### EXERCISE GOAL
Copy the entries below word for word, but omit any pictures they contain.

[Saved entries]
——————————
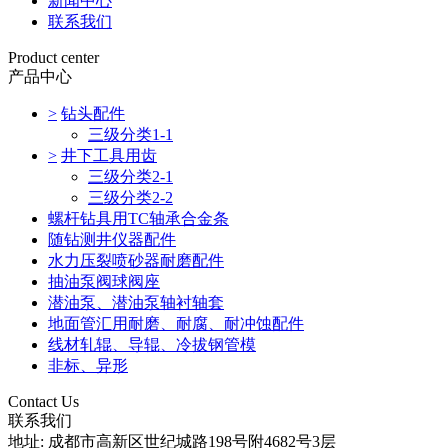
新闻中心
联系我们
Product center
产品中心
>
钻头配件
三级分类1-1
>
井下工具用齿
三级分类2-1
三级分类2-2
螺杆钻具用TC轴承合金条
随钻测井仪器配件
水力压裂喷砂器耐磨配件
抽油泵阀球阀座
潜油泵、潜油泵轴衬轴套
地面管汇用耐磨、耐腐、耐冲蚀配件
线材轧辊、导辊、冷拔钢管模
非标、异形
Contact Us
联系我们
地址: 成都市高新区世纪城路198号附4682号3层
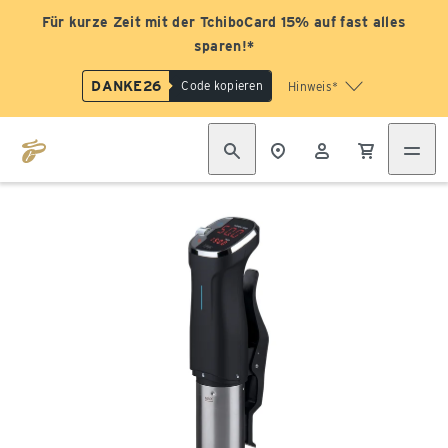
Für kurze Zeit mit der TchiboCard 15% auf fast alles
sparen!*
DANKE26
Code kopieren
Hinweis*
——————————
### SOLUTION TO THIS TASK
新闻中心
联系我们
Product center
产品中心
>
钻头配件
三级分类1-1
>
井下工具用齿
三级分类2-1
三级分类2-2
螺杆钻具用TC轴承合金条
随钻测井仪器配件
水力压裂喷砂器耐磨配件
抽油泵阀球阀座
潜油泵、潜油泵轴衬轴套
地面管汇用耐磨、耐腐、耐冲蚀配件
线材轧辊、导辊、冷拔钢管模
非标、异形
Contact Us
联系我们
地址: 成都市高新区世纪城路198号附4682号3层
Für kurze Zeit mit der TchiboCard 15% auf fast alles
sparen!*
DANKE26
Code kopieren
Hinweis*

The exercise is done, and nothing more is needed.